Then there is the question of how to write software that best exploits the
available hardware. To run most efficiently, software for a massively
parallel computer should take the computer's specific hardware design into
account. But that means that the software will have to be rewritten for
every new design that comes along, or whenever the configuration of the
machine is changed. Once again, a trade-off will be necessary.

At present, the most powerful computer in the world is an IBM machine called
ASCI White, which is in the Lawrence Livermore National Laboratory in
California, where it is used to simulate nuclear explosions. ASCI White
consists of an interconnected cluster of 512 machines and covers an area
equivalent to two basketball courts. Within each machine are 16 processors
that share access to a single memory. Together, ASCI White's 8,192
processors can perform 12.3 trillion floating-point operations (flops) per
second-12.3 teraflops, in the industry jargon. This is roughly equivalent to
the combined computing power of around 30,000 desktop PCs. It sounds
impressive, but Blue Gene will be far more ambitious.

A hundred times faster
Blue Gene will have over 1m processors and will run almost 100 times faster
than ASCI White, while taking up only a quarter of the space. It is expected
to be the first machine to exceed 1,000 teraflops (one petaflop), which is
more than 2m times the power of a single PC. Rather than simply scaling up
the design used by ASCI White and other supercomputers, however, Blue Gene
will have an entirely new architecture.

The problem, says Marc Snir, who is in charge of Blue Gene's hardware
design, is that today's computers are held back not by their processor
performance, but by the difficulty of getting the data in and out of the
processors fast enough. So Blue Gene's processors and memory will sit
side-by-side, on the same chips. Indeed, one way to look at Blue Gene is as
an enormous "smart memory"-a collection of memory chips, each with several
embedded processors. If it can be arranged so that the data needed by a
particular processor happen to be nearby, there is less need to move data
around, and everything goes faster. And protein folding, it turns out, is
one problem that can indeed be tackled in this way.

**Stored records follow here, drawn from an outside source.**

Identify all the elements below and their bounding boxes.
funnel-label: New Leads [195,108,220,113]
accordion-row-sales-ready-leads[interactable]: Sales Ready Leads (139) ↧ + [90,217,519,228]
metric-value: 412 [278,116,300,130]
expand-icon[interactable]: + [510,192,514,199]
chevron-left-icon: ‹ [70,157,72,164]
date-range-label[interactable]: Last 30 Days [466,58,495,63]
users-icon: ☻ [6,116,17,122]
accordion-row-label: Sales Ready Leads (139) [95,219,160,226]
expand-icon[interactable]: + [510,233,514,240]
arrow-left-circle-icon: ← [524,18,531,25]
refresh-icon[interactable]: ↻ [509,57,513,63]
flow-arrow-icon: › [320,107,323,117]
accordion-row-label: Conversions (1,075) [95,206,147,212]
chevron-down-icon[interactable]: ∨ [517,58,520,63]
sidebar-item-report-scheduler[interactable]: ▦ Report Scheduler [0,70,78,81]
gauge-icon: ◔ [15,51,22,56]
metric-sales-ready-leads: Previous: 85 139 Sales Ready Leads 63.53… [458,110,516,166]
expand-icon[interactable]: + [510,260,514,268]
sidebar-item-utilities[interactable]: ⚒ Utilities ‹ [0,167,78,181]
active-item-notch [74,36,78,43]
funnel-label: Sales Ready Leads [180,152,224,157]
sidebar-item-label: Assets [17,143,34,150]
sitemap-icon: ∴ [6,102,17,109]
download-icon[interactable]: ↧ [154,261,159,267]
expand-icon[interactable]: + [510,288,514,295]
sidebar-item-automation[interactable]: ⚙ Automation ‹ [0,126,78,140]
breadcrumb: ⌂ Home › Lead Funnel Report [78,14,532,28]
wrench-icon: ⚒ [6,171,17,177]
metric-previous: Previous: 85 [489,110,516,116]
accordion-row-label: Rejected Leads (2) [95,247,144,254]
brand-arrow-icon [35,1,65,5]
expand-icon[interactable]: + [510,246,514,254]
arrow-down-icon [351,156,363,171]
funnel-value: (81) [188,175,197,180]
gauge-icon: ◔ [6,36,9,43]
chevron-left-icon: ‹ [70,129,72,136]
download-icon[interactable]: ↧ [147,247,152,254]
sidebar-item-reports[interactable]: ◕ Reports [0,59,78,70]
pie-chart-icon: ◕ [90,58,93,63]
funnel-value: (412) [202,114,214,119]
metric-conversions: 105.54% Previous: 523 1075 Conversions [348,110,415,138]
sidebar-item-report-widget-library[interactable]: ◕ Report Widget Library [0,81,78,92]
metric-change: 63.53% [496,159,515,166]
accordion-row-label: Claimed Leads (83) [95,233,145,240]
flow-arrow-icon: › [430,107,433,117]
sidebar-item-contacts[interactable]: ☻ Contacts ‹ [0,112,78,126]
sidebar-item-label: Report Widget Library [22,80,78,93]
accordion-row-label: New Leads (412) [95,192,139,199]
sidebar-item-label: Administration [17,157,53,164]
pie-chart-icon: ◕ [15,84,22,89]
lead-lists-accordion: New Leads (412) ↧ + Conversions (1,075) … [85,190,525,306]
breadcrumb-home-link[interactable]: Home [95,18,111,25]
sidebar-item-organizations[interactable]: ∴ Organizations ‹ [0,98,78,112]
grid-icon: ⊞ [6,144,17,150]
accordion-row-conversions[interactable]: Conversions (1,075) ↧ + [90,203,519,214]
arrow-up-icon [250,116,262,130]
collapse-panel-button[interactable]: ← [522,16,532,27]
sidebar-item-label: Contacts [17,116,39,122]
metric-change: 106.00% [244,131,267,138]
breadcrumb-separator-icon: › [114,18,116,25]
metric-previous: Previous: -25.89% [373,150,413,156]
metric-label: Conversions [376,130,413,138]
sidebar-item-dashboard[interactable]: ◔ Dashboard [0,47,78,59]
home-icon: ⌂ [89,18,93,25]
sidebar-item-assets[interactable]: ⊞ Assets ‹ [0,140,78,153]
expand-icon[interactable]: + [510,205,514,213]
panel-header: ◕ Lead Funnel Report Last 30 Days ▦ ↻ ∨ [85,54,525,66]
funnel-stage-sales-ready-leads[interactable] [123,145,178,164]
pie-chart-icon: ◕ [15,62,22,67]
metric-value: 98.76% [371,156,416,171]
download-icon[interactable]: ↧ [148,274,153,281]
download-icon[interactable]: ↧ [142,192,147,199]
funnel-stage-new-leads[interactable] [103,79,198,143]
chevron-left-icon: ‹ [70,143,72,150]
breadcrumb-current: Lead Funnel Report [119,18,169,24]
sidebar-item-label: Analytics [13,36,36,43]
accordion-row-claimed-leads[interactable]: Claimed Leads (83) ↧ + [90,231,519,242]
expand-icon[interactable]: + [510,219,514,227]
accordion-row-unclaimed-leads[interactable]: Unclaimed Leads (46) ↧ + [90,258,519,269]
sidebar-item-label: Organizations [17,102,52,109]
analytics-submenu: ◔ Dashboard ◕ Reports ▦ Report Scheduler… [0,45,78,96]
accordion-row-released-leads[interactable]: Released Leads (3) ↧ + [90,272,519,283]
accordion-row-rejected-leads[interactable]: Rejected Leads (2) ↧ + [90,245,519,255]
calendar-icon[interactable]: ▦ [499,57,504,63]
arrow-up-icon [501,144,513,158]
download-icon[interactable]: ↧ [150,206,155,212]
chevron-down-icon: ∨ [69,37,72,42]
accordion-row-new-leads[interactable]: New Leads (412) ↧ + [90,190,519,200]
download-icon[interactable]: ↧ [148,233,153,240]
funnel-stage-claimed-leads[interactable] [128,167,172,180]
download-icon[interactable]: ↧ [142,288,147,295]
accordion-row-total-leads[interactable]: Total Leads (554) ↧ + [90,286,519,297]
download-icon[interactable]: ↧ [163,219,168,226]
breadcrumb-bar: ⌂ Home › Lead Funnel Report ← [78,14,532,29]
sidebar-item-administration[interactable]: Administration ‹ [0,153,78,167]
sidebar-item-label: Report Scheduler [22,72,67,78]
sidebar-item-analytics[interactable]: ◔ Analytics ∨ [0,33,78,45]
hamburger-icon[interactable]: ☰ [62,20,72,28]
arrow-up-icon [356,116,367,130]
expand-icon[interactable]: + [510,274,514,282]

According to the latest plans, Blue Gene will consist of 36,864 chips, each
of which will contain 16 megabytes of memory and 32 processor "cores". These
cores (each of which is, in essence, an independent processor) will share
access to the on-chip memory, and will also be able to communicate with
cores on other chips.

To ensure that cores spend as little time as possible waiting for data to
arrive from elsewhere, each core will run eight separate calculations
(called "threads") at once, rather like a cook preparing eight dishes
simultaneously. They will do this by cycling between threads constantly and
stepping over any threads that are held up waiting for data. Blue Gene will
thus be able to handle over 8m threads; from a programmer's point of view,
it will operate like an 8m-processor machine. This is enough to allocate one
thread to every pair of atoms in a protein-folding calculation.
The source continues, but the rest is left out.